The export value of opium, morphine and heroin at border prices in neighboring countries fell to $3.4 billion in 2008 from $4 billion in 2007, according to the U.N. Office on Drugs and Crime (UNODC) 2008 Afghan Opium Survey.
WHAT IS THE LINK BETWEEN OPIUM AND THE TALIBAN?
The Taliban are mainly funded by the opium trade.
Despite the drop in cultivation, production and prices, the UNODC says the Taliban and other “anti-government forces” still make “massive amounts of money from the drug business.” Their take, mainly from levies on processing and trafficking, has been put at between $200 million and $400 million, with up to $70 million more from “ushr,” or charges on economic activity.
UNODC executive director Antonio Maria Costa has also pointed to the danger of opium stocks held by the Taliban. “For a number of years, Afghan opium production has exceeded world demand. The bottom should have fallen out of the opium market, but it hasn’t,” he said in the UNODC’s 2008 Afghan Opium Survey.
“So where is the missing opium? Lack of price response in the opium market can only be the result of stock build-ups, and all evidence points to the Taliban.”
HOW DOES IT AFFECT MILITARY STRATEGY?
Addressing the opium problem will no doubt form a big part of General Stanley McChrystal’s new counter-insurgency strategy, part of Washington’s wider effort to defeat the Taliban and stabilize Afghanistan.
McChrystal and other commanders say their new strategy is designed to win the hearts and minds of ordinary Afghans, “to talk more and shoot less.”
But the amount of money farmers can make from opium instead of other crops like wheat is a big problem. Destroying farmers’ livelihoods by eradicating opium crops would make it very difficult to win them over to the fight against the Taliban.
In 2007, the gross income ratio for farmers from opium to wheat was 10:1. In 2008 that narrowed to 3:1, although that was partly due to drought. The United Nations has called for greater international development to consolidate on gains, along with “more honest government” and more security, it says.
WHAT ABOUT ERADICATION?
Holbrooke told a G8 conference this week that Washington is to phase out poppy eradication in a dramatic overhaul of its anti-drug strategy.
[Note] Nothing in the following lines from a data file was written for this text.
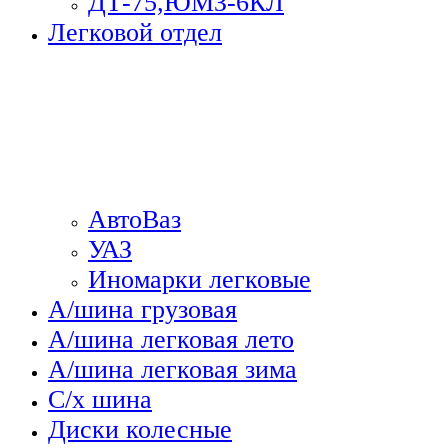
ДТ-75,ЮМЗ-6КЛ
Легковой отдел
АвтоВаз
УАЗ
Иномарки легковые
А/шина грузовая
А/шина легковая лето
А/шина легковая зима
С/х шина
Диски колесные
“The Western policies against the opium crop, the poppy crop, have been a failure. They did not result in any damage to the Taliban, but they put farmers out of work,” Holbrooke said.
Haroun Mir, political analyst and co-founder of Kabul’s Afghanistan Center for Research and Policy Studies, agreed.
“I’m sure this new (Holbrooke) decision to shift the counter-narcotics policy has something to do with the new General McChrystal,” he said.
In total, only 5,480 hectares -- less than 4 percent of all cultivation -- were eradicated in 2008 compared with 19,047 hectares in 2007, a 71 percent drop.
Eradication is also costly and dangerous. At least 78 people involved in eradication, most of them policemen, were killed in 2008, a 75 percent increase on 2007, according to the
Supporters of poppy eradication say it is only a small part of a wider counter-narcotics policy and is only carried out on targeted areas where farmers have access to alternative crops.
Holbrooke says Washington will now concentrate on intercepting drugs and chemicals and going after drug lords.